====== Source information ======

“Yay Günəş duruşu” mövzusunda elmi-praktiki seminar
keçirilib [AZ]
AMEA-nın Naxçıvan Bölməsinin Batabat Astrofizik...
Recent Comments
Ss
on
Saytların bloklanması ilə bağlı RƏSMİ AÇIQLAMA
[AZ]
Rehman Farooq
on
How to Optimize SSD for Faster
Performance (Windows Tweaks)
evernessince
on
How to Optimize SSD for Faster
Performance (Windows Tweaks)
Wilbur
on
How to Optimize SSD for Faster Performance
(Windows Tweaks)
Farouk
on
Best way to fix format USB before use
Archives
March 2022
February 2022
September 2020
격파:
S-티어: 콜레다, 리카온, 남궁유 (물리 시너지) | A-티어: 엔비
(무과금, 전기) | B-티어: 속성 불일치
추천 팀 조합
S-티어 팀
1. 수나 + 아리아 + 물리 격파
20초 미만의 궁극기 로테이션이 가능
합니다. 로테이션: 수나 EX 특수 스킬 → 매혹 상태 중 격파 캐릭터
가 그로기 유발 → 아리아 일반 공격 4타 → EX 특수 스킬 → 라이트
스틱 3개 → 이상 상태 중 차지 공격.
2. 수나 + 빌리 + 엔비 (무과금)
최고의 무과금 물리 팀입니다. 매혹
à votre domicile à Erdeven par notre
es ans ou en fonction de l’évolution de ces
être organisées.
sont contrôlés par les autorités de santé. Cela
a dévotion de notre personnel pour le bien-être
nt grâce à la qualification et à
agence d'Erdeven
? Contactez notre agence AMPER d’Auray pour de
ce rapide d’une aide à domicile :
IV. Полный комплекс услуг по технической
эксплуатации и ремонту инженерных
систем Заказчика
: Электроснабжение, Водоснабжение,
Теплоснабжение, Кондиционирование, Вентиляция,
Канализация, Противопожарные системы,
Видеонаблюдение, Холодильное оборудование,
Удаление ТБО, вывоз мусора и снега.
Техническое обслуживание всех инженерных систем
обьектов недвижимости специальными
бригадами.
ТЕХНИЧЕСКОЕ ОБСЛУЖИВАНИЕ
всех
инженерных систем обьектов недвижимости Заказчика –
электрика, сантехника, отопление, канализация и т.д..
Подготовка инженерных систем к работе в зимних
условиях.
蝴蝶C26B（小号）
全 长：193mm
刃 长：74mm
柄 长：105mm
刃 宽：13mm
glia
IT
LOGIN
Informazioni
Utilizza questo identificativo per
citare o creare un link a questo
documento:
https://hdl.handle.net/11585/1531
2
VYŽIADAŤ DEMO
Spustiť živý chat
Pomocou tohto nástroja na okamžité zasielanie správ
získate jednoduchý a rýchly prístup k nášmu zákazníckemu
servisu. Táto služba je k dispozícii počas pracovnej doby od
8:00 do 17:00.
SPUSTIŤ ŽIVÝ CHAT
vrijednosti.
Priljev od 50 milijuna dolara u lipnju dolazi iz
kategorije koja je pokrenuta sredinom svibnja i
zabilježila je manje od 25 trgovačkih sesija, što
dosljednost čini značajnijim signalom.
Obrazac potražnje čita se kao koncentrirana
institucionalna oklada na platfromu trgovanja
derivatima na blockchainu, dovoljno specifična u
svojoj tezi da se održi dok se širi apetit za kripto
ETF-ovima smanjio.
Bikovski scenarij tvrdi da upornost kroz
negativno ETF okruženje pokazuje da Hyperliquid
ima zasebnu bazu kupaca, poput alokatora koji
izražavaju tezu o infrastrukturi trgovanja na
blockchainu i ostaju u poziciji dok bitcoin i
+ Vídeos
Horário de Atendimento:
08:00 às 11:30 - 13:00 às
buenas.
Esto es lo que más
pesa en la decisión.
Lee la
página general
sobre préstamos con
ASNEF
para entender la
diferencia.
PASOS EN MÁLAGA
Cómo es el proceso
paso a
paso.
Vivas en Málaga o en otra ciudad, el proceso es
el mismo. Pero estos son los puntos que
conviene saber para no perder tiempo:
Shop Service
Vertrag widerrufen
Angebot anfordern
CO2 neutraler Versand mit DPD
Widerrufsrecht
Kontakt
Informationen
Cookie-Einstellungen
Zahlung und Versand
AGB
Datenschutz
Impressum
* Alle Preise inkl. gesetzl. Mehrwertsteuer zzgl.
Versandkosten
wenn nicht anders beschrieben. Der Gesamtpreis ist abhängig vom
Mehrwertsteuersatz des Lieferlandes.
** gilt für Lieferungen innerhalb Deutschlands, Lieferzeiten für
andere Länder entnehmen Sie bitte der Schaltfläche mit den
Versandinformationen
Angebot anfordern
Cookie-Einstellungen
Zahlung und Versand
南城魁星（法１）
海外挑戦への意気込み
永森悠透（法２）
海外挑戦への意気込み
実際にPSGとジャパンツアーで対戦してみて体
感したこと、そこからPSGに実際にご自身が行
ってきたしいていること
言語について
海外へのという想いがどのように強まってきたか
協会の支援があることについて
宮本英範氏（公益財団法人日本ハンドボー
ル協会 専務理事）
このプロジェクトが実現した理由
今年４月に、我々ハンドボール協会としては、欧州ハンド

======

◆ **What you are asked to do**:
Only one stretch is wanted, so please give again exactly the lines from the start of the data through the line containing "získate jednoduchý a", both ends included.

◆ **Expected output**:
“Yay Günəş duruşu” mövzusunda elmi-praktiki seminar
keçirilib [AZ]
AMEA-nın Naxçıvan Bölməsinin Batabat Astrofizik...
Recent Comments
Ss
on
Saytların bloklanması ilə bağlı RƏSMİ AÇIQLAMA
[AZ]
Rehman Farooq
on
How to Optimize SSD for Faster
Performance (Windows Tweaks)
evernessince
on
How to Optimize SSD for Faster
Performance (Windows Tweaks)
Wilbur
on
How to Optimize SSD for Faster Performance
(Windows Tweaks)
Farouk
on
Best way to fix format USB before use
Archives
March 2022
February 2022
September 2020
격파:
S-티어: 콜레다, 리카온, 남궁유 (물리 시너지) | A-티어: 엔비
(무과금, 전기) | B-티어: 속성 불일치
추천 팀 조합
S-티어 팀
1. 수나 + 아리아 + 물리 격파
20초 미만의 궁극기 로테이션이 가능
합니다. 로테이션: 수나 EX 특수 스킬 → 매혹 상태 중 격파 캐릭터
가 그로기 유발 → 아리아 일반 공격 4타 → EX 특수 스킬 → 라이트
스틱 3개 → 이상 상태 중 차지 공격.
2. 수나 + 빌리 + 엔비 (무과금)
최고의 무과금 물리 팀입니다. 매혹
à votre domicile à Erdeven par notre
es ans ou en fonction de l’évolution de ces
être organisées.
sont contrôlés par les autorités de santé. Cela
a dévotion de notre personnel pour le bien-être
nt grâce à la qualification et à
agence d'Erdeven
? Contactez notre agence AMPER d’Auray pour de
ce rapide d’une aide à domicile :
IV. Полный комплекс услуг по технической
эксплуатации и ремонту инженерных
систем Заказчика
: Электроснабжение, Водоснабжение,
Теплоснабжение, Кондиционирование, Вентиляция,
Канализация, Противопожарные системы,
Видеонаблюдение, Холодильное оборудование,
Удаление ТБО, вывоз мусора и снега.
Техническое обслуживание всех инженерных систем
обьектов недвижимости специальными
бригадами.
ТЕХНИЧЕСКОЕ ОБСЛУЖИВАНИЕ
всех
инженерных систем обьектов недвижимости Заказчика –
электрика, сантехника, отопление, канализация и т.д..
Подготовка инженерных систем к работе в зимних
условиях.
蝴蝶C26B（小号）
全 长：193mm
刃 长：74mm
柄 长：105mm
刃 宽：13mm
glia
IT
LOGIN
Informazioni
Utilizza questo identificativo per
citare o creare un link a questo
documento:
https://hdl.handle.net/11585/1531
2
VYŽIADAŤ DEMO
Spustiť živý chat
Pomocou tohto nástroja na okamžité zasielanie správ
získate jednoduchý a rýchly prístup k nášmu zákazníckemu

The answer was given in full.